Step 1: Provision Azure resources

1.1 Create a resource group

az group create \
  --name rg-hadoop-migration \
  --location eastus2

1.2 Create an ADLS Gen2 storage account

az storage account create \
  --name hadoopmigrationlake \
  --resource-group rg-hadoop-migration \
  --location eastus2 \
  --sku Standard_ZRS \
  --kind StorageV2 \
  --hns true \
  --allow-blob-public-access false \
  --min-tls-version TLS1_2 \
  --require-infrastructure-encryption true

Key parameters:

  • --hns true enables hierarchical namespace (required for HDFS compatibility)
  • --sku Standard_ZRS provides zone-redundant storage (3 copies across availability zones)
  • --require-infrastructure-encryption true enables double encryption

1.3 Create containers (file systems)

# Raw zone: landing area for migrated data (original format)
az storage fs create \
  --name raw \
  --account-name hadoopmigrationlake

# Silver zone: cleansed and converted data (Delta format)
az storage fs create \
  --name silver \
  --account-name hadoopmigrationlake

# Gold zone: business-level aggregates (Delta format)
az storage fs create \
  --name gold \
  --account-name hadoopmigrationlake

1.4 Get storage account key (for DistCp authentication)

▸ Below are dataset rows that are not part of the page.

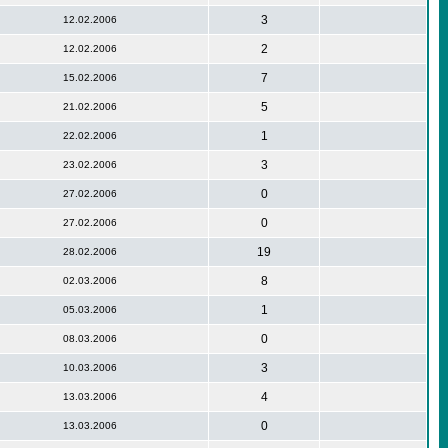
3
12.02.2006
2
12.02.2006
7
15.02.2006
5
21.02.2006
1
22.02.2006
3
23.02.2006
0
27.02.2006
0
27.02.2006
19
28.02.2006
8
02.03.2006
1
05.03.2006
0
08.03.2006
3
10.03.2006
4
13.03.2006
0
13.03.2006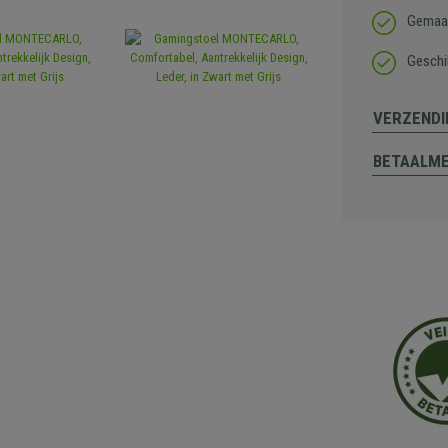
Gemaak
Geschik
VERZENDI
BETAALM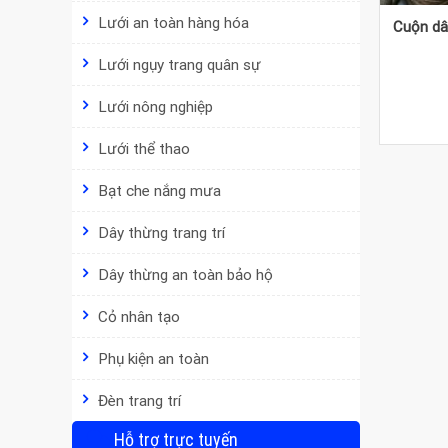
Lưới an toàn hàng hóa
Cuộn dâ
Lưới ngụy trang quân sự
Lưới nông nghiệp
Lưới thể thao
Bạt che nắng mưa
Dây thừng trang trí
Dây thừng an toàn bảo hộ
Cỏ nhân tạo
Phụ kiện an toàn
Đèn trang trí
Hỗ trợ trực tuyến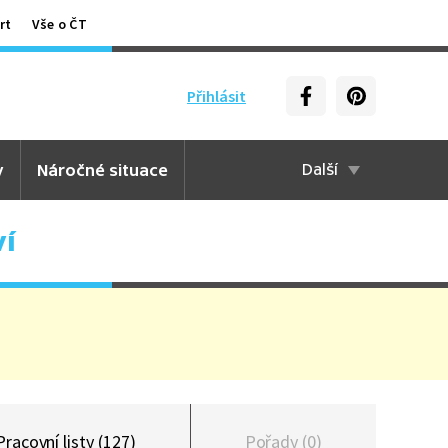
rt
Vše o ČT
Přihlásit
y
Náročné situace
Další
ví
Pracovní listy (127)
Pořady (0)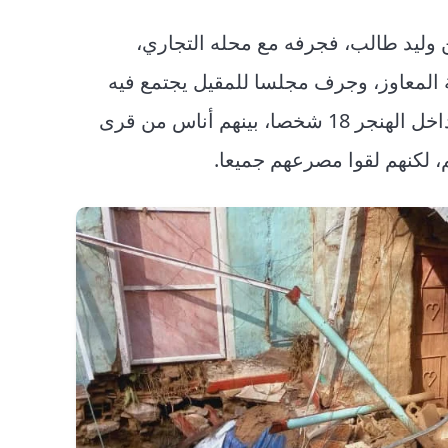
وليد طالب، فجرفه مع محله التجاري،
 المعاوز، وجرف مجلسا للمقيل يجتمع فيه
الأهالي بشكل مستمر، ويلفت إلى أنه وقت السيل كان داخل الهنجر 18 شخصا، بينهم أناس من قرى
م، لكنهم لقوا مصرعهم جميعا.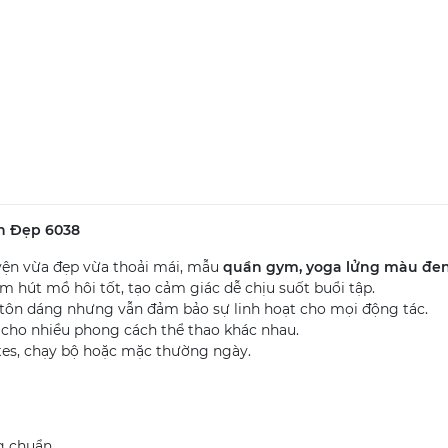
n Đẹp 6038
yện vừa đẹp vừa thoải mái, mẫu
quần gym, yoga lửng màu đe
m hút mồ hôi tốt, tạo cảm giác dễ chịu suốt buổi tập.
 tôn dáng nhưng vẫn đảm bảo sự linh hoạt cho mọi động tác.
 cho nhiều phong cách thể thao khác nhau.
tes, chạy bộ hoặc mặc thường ngày.
g chuẩn.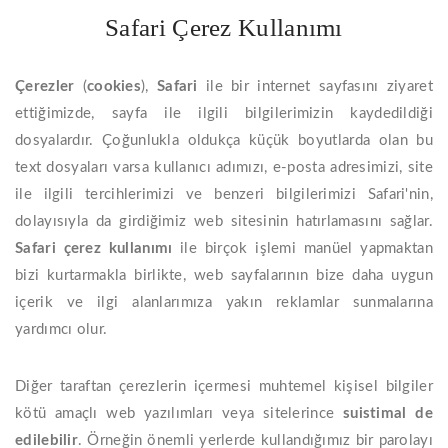
Safari Çerez Kullanımı
Çerezler
(
cookies
),
Safari
ile bir internet sayfasını ziyaret
ettiğimizde, sayfa ile ilgili bilgilerimizin kaydedildiği
dosyalardır. Çoğunlukla oldukça küçük boyutlarda olan bu
text dosyaları varsa kullanıcı adımızı, e-posta adresimizi, site
ile ilgili tercihlerimizi ve benzeri bilgilerimizi Safari'nin,
dolayısıyla da girdiğimiz web sitesinin hatırlamasını sağlar.
Safari çerez kullanımı
ile birçok işlemi manüel yapmaktan
bizi kurtarmakla birlikte, web sayfalarının bize daha uygun
içerik ve ilgi alanlarımıza yakın reklamlar sunmalarına
yardımcı olur.
Diğer taraftan çerezlerin içermesi muhtemel kişisel bilgiler
kötü amaçlı web yazılımları veya sitelerince
suistimal de
edilebilir
. Örneğin önemli yerlerde kullandığımız bir parolayı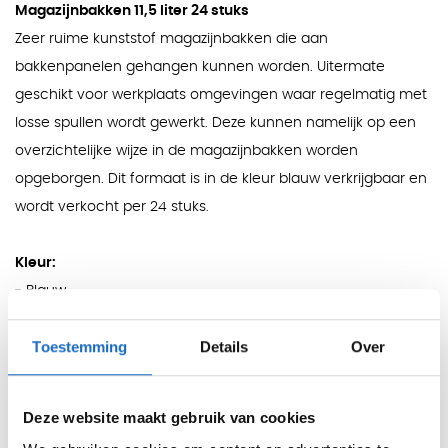
Magazijnbakken 11,5 liter 24 stuks
Zeer ruime kunststof magazijnbakken die aan
bakkenpanelen gehangen kunnen worden. Uitermate
geschikt voor werkplaats omgevingen waar regelmatig met
losse spullen wordt gewerkt. Deze kunnen namelijk op een
overzichtelijke wijze in de magazijnbakken worden
opgeborgen. Dit formaat is in de kleur blauw verkrijgbaar en
wordt verkocht per 24 stuks.
Kleur:
- Blauw
Toestemming
Details
Over
Afmetingen:
- H13 x B20 x D30/35,5cm (totale diepte is 35 cm,
bodemdiepte is 30 cm)
Deze website maakt gebruik van cookies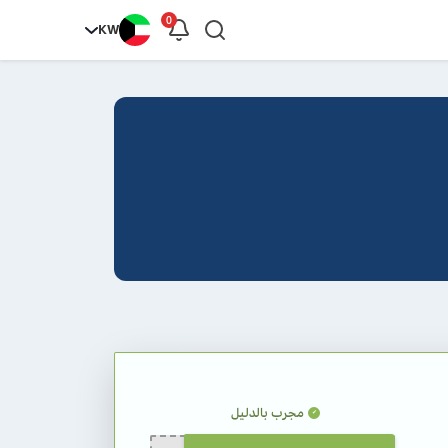
0
KW
مجرب بالدليل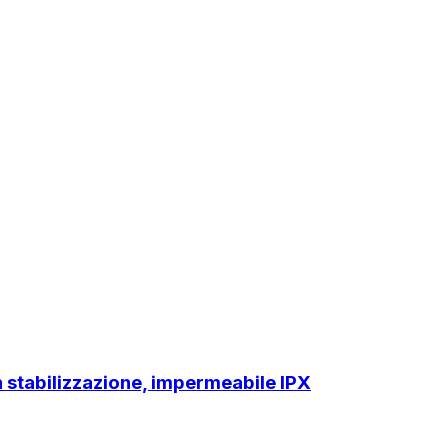
stabilizzazione, impermeabile IPX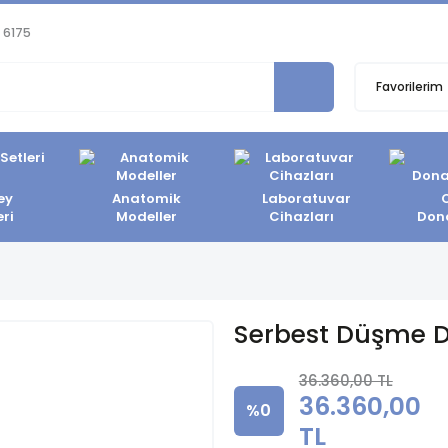
 6175
Favorilerim
ey
Anatomik
Laboratuvar
eri
Modeller
Cihazları
Don
Serbest Düşme D
36.360,00 TL
36.360,00
%0
TL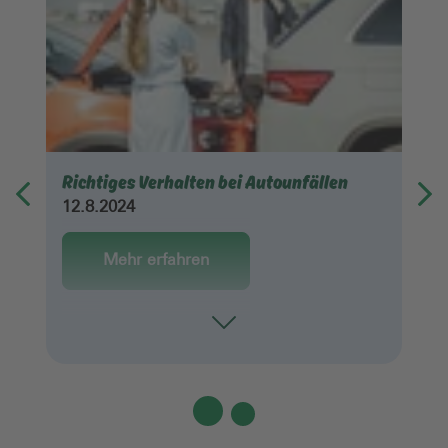
Richtiges Verhalten bei Autounfällen
12.8.2024
Mehr erfahren
Toggle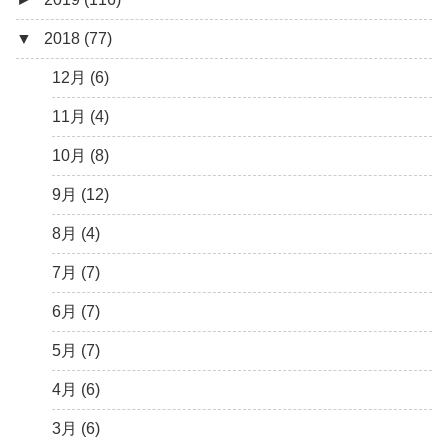
▼
2018 (77)
5月 (7)
8月 (5)
10月 (1)
11月 (10)
12月 (9)
4月 (9)
7月 (5)
8月 (2)
10月 (8)
11月 (11)
12月 (6)
3月 (15)
6月 (8)
7月 (4)
9月 (5)
10月 (9)
11月 (4)
2月 (6)
5月 (13)
6月 (6)
8月 (9)
9月 (16)
10月 (8)
1月 (10)
4月 (12)
5月 (5)
7月 (8)
8月 (9)
9月 (12)
3月 (13)
4月 (10)
6月 (3)
7月 (11)
8月 (4)
2月 (14)
3月 (5)
5月 (10)
6月 (5)
7月 (7)
1月 (7)
2月 (11)
4月 (7)
5月 (8)
6月 (7)
1月 (10)
3月 (8)
4月 (12)
5月 (7)
2月 (19)
3月 (9)
4月 (6)
1月 (10)
2月 (8)
3月 (6)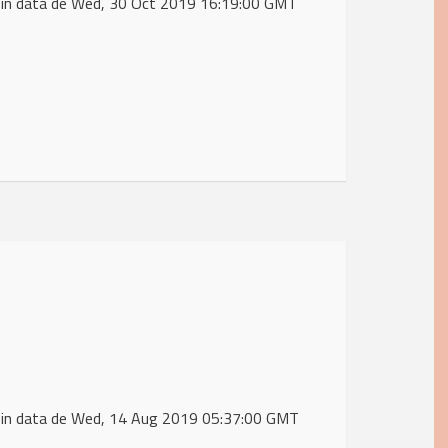
 in data de Wed, 30 Oct 2019 16:19:00 GMT
 in data de Wed, 14 Aug 2019 05:37:00 GMT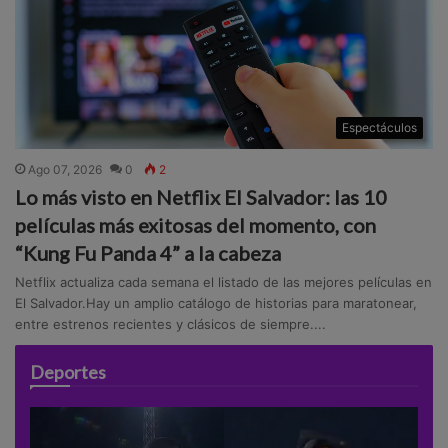
Espectáculos
Ago 07, 2026
0
2
Lo más visto en Netflix El Salvador: las 10
películas más exitosas del momento, con
“Kung Fu Panda 4” a la cabeza
Netflix actualiza cada semana el listado de las mejores películas en
El Salvador.Hay un amplio catálogo de historias para maratonear,
entre estrenos recientes y clásicos de siempre....
Deportes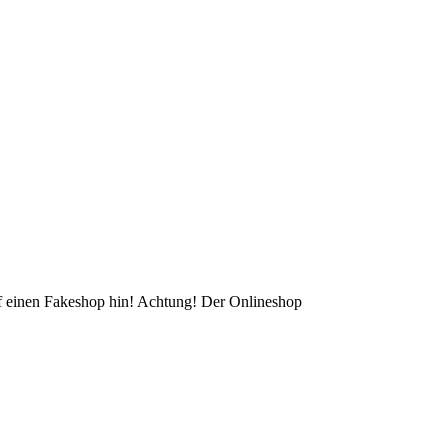
auf einen Fakeshop hin! Achtung! Der Onlineshop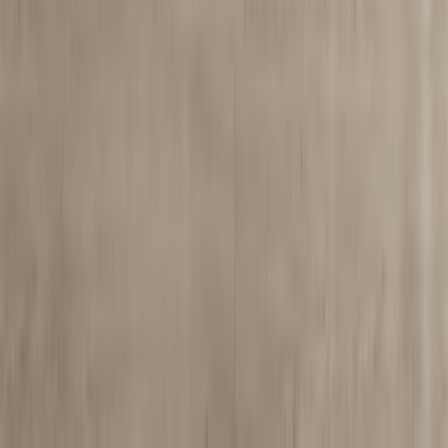
მიიღეთ ბროშურა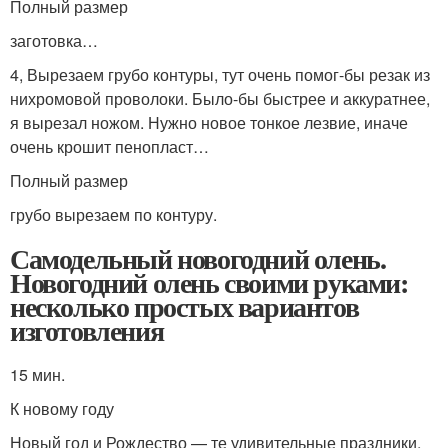
Полный размер
заготовка…
4, Вырезаем грубо контуры, тут очень помог-бы резак из
нихромовой проволоки. Было-бы быстрее и аккуратнее,
я вырезал ножом. Нужно новое тонкое лезвие, иначе
очень крошит пенопласт…
Полный размер
грубо вырезаем по контуру.
Самодельный новогодний олень.
Новогодний олень своими руками:
несколько простых вариантов
изготовления
15 мин.
К новому году
Новый год и Рождество — те удивительные праздники,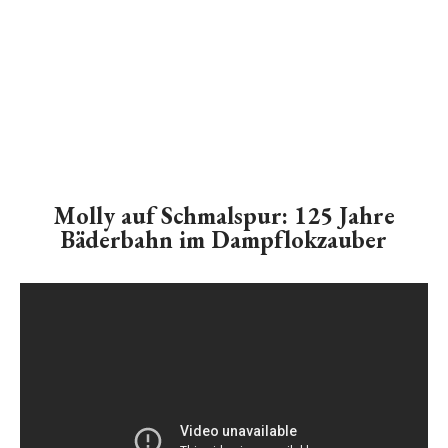
Molly auf Schmalspur: 125 Jahre
Bäderbahn im Dampflokzauber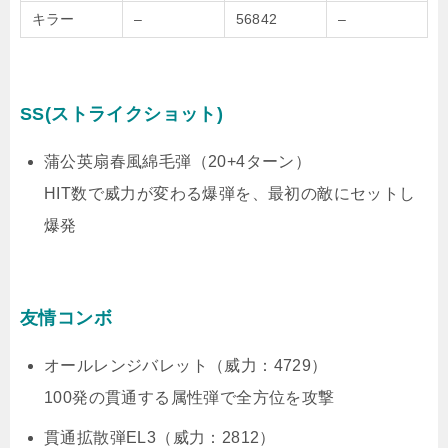
キラー
–
56842
–
SS(ストライクショット)
蒲公英扇春風綿毛弾（20+4ターン）
HIT数で威力が変わる爆弾を、最初の敵にセットし
爆発
友情コンボ
オールレンジバレット（威力：4729）
100発の貫通する属性弾で全方位を攻撃
貫通拡散弾EL3（威力：2812）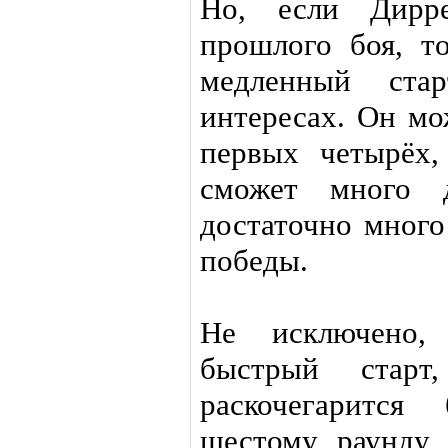
Но, если Дирр
прошлого боя, т
медленный ста
интересах. Он мо
первых четырёх,
сможет много д
достаточно много
победы.
Не исключено,
быстрый старт
раскочегарится
шестому раунду 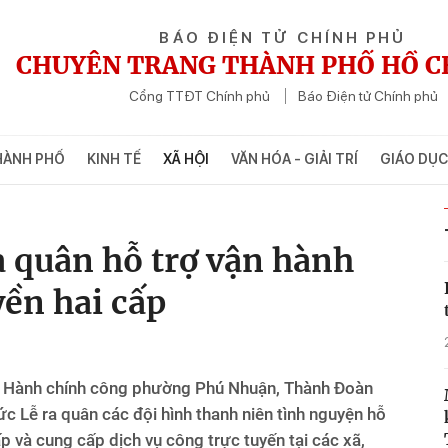
BÁO ĐIỆN TỬ CHÍNH PHỦ
CHUYÊN TRANG THÀNH PHỐ HỒ C
Cổng TTĐT Chính phủ
Báo Điện tử Chính phủ
HÀNH PHỐ
KINH TẾ
XÃ HỘI
VĂN HÓA - GIẢI TRÍ
GIÁO DỤC
 quân hỗ trợ vận hành
ền hai cấp
âm Hành chính công phường Phú Nhuận, Thành Đoàn
 Lễ ra quân các đội hình thanh niên tình nguyện hỗ
p và cung cấp dịch vụ công trực tuyến tại các xã,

STORAGE_KEY=$(az storage account keys list \
  --account-name hadoopmigrationlake \
  --query '[0].value' -o tsv)
echo "Storage key retrieved (do not log this value in production)"

For production migrations, use a service principal or SAS token instead of a storage account key.


Step 2: Configure ABFS driver on Hadoop cluster

2.1 Determine your Hadoop version

hadoop version
# Example output: Hadoop 3.1.1

2.2 Download Azure Storage JARs

Download JARs matching your Hadoop version from Maven Central:

# For Hadoop 3.1.x
HADOOP_AZURE_VERSION="3.1.1"
AZURE_STORAGE_VERSION="7.0.1"

cd /tmp
wget "https://repo1.maven.org/maven2/org/apache/hadoop/hadoop-azure/${HADOOP_AZURE_VERSION}/hadoop-azure-${HADOOP_AZURE_VERSION}.jar"
wget "https://repo1.maven.org/maven2/com/microsoft/azure/azure-storage/${AZURE_STORAGE_VERSION}/azure-storage-${AZURE_STORAGE_VERSION}.jar"
wget "https://repo1.maven.org/maven2/org/apache/hadoop/hadoop-azure-datalake/${HADOOP_AZURE_VERSION}/hadoop-azure-datalake-${HADOOP_AZURE_VERSION}.jar"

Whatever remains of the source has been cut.